When we set out to construct a given discipline, we distinguish, first of all, a certain small group of expressions of this discipline that seem to us to be immediately understandable; the expressions in this group we call PRIMITIVE TERMS or UNDEFINED TERMS, and we employ them without explaining their meanings. At the same time we adopt the principle: not to employ any of the other expressions of the discipline under consideration, unless its meaning has first been determined with the help of primitive terms and of such expressions of the discipline whose meanings have been explained previously.
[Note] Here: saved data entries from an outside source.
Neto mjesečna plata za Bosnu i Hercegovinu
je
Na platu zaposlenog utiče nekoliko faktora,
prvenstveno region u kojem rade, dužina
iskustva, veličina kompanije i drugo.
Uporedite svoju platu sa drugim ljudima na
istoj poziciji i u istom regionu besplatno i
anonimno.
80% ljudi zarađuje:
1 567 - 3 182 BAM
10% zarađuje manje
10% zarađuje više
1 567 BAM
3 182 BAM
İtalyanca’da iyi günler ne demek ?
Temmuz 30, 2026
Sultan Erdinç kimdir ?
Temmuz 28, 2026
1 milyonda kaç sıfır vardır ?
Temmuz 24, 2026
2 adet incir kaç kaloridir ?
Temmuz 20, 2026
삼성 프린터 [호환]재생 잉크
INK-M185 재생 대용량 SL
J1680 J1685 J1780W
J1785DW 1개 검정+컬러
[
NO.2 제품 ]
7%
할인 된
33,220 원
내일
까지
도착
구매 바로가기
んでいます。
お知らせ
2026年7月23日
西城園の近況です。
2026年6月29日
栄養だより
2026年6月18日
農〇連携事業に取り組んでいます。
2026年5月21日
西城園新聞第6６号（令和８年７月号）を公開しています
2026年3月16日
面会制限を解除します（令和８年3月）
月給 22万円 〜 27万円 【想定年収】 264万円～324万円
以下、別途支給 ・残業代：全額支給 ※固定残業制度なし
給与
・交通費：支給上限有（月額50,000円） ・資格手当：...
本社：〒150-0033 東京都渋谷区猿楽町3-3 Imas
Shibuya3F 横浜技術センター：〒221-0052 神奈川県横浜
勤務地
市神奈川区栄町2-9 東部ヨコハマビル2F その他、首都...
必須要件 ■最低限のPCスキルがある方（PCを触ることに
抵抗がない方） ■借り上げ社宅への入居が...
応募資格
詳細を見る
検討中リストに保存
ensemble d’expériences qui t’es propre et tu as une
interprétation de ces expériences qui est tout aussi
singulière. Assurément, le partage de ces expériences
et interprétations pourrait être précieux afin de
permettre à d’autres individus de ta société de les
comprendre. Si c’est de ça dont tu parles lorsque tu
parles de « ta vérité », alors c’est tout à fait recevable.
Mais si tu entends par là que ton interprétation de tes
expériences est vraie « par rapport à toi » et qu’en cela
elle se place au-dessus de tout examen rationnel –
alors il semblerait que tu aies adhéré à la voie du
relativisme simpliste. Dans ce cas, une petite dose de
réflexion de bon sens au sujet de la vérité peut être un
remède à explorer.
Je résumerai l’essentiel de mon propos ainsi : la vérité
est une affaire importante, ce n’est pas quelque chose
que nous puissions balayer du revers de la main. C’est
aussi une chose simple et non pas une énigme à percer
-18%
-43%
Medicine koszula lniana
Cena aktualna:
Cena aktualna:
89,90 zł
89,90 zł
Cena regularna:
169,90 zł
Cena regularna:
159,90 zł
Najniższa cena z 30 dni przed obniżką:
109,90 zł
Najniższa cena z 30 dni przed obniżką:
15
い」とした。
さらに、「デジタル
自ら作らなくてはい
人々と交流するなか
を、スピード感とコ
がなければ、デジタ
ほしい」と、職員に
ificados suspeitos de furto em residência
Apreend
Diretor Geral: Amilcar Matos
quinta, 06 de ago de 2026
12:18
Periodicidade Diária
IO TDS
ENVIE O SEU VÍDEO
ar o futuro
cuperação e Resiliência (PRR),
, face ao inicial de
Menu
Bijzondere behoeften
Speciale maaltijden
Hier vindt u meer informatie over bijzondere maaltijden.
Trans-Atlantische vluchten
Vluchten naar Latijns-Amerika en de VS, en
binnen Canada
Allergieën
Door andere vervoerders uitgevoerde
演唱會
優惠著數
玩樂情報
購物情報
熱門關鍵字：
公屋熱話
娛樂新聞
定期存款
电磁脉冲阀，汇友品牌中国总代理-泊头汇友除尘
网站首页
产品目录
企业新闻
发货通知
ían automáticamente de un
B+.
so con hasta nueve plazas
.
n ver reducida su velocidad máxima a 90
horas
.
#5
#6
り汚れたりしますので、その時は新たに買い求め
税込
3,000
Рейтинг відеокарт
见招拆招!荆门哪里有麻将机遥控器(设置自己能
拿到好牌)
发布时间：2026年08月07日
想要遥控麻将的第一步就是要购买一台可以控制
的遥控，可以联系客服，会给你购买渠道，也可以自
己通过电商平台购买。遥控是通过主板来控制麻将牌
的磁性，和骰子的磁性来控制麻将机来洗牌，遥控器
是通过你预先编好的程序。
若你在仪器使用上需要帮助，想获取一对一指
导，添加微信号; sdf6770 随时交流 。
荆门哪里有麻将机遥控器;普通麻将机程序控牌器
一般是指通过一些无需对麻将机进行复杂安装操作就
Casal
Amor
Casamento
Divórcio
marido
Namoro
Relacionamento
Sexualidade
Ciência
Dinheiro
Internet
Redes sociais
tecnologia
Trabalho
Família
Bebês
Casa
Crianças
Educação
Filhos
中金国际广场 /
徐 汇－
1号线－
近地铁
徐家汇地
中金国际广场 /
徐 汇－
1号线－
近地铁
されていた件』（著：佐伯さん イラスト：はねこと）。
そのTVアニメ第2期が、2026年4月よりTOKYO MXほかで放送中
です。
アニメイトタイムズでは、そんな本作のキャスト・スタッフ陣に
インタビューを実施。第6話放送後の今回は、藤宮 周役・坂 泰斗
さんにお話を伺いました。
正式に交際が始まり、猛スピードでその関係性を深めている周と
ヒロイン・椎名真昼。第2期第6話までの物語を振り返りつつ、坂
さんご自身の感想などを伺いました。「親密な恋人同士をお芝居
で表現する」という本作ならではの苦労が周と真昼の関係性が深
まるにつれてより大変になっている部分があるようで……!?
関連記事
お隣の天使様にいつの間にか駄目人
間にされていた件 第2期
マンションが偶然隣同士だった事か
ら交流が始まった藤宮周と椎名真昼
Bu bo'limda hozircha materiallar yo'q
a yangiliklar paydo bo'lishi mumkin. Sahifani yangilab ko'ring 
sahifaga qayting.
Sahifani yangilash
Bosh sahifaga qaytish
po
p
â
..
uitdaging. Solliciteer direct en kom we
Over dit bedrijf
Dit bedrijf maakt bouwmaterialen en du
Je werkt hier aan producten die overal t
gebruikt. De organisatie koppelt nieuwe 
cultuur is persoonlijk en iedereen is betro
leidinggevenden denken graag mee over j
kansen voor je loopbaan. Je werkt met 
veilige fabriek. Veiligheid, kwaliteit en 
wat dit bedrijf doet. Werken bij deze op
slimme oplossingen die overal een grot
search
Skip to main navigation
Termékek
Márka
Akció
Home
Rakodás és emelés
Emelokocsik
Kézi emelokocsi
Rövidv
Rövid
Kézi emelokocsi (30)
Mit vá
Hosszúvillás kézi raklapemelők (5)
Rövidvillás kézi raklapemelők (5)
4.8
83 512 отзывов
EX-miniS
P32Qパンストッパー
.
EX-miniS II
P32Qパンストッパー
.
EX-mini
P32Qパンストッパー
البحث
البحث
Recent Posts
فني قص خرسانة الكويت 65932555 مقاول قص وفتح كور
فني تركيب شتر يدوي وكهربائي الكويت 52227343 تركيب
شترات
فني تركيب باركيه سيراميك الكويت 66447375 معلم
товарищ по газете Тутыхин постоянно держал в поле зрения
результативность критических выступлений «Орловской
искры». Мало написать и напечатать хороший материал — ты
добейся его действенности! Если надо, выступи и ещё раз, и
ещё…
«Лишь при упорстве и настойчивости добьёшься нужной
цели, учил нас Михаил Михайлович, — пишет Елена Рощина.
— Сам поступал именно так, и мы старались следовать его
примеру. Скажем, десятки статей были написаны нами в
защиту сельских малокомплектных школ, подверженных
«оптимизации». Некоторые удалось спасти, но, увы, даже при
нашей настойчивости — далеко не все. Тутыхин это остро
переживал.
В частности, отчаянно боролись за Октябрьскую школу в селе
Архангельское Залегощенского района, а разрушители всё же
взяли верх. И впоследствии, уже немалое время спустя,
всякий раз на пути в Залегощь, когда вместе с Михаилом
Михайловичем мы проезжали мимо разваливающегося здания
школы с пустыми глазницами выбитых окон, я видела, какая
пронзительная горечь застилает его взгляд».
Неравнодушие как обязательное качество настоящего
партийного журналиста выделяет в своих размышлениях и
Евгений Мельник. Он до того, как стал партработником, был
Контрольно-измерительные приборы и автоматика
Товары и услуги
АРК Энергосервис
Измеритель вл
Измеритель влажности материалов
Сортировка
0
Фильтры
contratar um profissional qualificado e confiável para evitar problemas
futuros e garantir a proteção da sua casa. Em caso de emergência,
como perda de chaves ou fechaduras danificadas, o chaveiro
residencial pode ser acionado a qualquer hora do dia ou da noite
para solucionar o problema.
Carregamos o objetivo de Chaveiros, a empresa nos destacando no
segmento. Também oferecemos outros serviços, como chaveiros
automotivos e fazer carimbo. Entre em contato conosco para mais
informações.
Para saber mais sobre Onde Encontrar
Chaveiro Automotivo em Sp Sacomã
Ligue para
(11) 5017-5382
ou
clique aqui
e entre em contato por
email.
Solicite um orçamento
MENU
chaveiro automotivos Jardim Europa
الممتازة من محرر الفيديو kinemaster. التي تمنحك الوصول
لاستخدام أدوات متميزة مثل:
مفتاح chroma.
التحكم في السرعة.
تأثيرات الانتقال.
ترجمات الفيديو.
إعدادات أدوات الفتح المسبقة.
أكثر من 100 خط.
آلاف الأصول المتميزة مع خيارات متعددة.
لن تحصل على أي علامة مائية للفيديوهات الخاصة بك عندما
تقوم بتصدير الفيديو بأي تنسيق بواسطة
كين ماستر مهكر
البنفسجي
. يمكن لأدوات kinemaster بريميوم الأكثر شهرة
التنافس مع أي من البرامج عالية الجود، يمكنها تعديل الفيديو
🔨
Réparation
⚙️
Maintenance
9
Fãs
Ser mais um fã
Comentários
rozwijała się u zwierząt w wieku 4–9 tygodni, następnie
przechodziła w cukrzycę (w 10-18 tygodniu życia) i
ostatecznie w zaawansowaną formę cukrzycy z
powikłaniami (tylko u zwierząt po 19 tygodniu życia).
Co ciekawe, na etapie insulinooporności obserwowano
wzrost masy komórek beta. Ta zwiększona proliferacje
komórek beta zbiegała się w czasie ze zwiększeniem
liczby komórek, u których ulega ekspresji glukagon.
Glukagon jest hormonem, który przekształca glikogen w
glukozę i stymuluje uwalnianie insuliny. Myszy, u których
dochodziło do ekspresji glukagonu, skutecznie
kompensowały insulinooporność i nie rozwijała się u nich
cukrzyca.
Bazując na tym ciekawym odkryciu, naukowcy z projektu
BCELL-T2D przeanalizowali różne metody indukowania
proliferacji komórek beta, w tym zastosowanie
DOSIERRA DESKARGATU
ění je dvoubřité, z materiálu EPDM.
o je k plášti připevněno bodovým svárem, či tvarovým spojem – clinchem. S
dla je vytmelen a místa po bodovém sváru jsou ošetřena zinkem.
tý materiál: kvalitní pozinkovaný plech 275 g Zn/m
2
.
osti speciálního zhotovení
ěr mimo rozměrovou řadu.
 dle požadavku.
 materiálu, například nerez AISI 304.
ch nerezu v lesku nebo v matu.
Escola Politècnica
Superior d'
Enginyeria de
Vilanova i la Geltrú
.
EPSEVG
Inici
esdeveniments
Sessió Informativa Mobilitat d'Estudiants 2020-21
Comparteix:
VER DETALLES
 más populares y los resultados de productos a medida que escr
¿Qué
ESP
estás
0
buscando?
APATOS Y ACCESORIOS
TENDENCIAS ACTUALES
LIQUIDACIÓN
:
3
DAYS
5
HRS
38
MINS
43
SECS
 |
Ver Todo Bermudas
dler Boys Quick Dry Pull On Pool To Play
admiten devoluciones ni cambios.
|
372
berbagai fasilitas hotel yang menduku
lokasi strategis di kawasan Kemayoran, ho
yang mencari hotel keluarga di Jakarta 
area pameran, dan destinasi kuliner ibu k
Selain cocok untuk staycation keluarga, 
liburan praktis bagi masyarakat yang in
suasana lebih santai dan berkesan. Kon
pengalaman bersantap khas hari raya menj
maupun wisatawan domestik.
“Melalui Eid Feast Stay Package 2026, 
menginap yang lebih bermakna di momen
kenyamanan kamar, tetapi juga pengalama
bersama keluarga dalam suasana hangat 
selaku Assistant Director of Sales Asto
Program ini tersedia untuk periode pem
The sentence which determines the meaning of a term in this way is called a DEFINITION, and the expressions themselves whose meanings have thereby been determined are accordingly known as DEFINED TERMS.

MY UNDERSTANDING: My understanding of this passage is that there are three types of expressions.

  1. Primitive terms (Expressions that are grasped by intuition)
  2. Defined terms (Expressions that are only defined by the use of primitive terms)
  3. Complex expressions which are constructed with the use of primitive terms and defined terms.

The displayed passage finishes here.